(Extracted page text data)
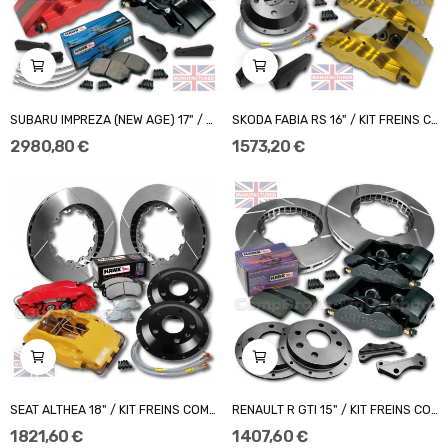
SUBARU IMPREZA (NEW AGE) 17" / COMBO KIT FREINS...
SKODA FABIA RS 16" / KIT FREINS COMPBRAKE PRO...
2 980,80 €
1 573,20 €
SEAT ALTHEA 18" / KIT FREINS COMPBRAKE PRO...
RENAULT R GTI 15" / KIT FREINS COMPBRAKE PRO...
1 821,60 €
1 407,60 €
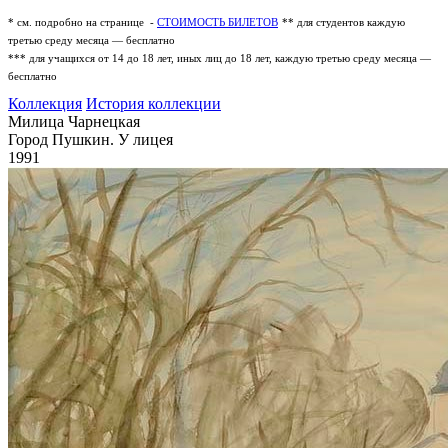
* см. подробно на странице -
СТОИМОСТЬ БИЛЕТОВ
** для студентов каждую
третью среду месяца — бесплатно
*** для учащихся от 14 до 18 лет, иных лиц до 18 лет, каждую третью среду месяца —
бесплатно
Коллекция
История коллекции
Милица Чарнецкая
Город Пушкин. У лицея
1991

## Activity
Every line from the one that contains "третью среду месяца — бесплатно" down to and including the last line of the records above must be set down exactly, with nothing else.

## Response to the exercise
третью среду месяца — бесплатно
*** для учащихся от 14 до 18 лет, иных лиц до 18 лет, каждую третью среду месяца —
бесплатно
Коллекция
История коллекции
Милица Чарнецкая
Город Пушкин. У лицея
1991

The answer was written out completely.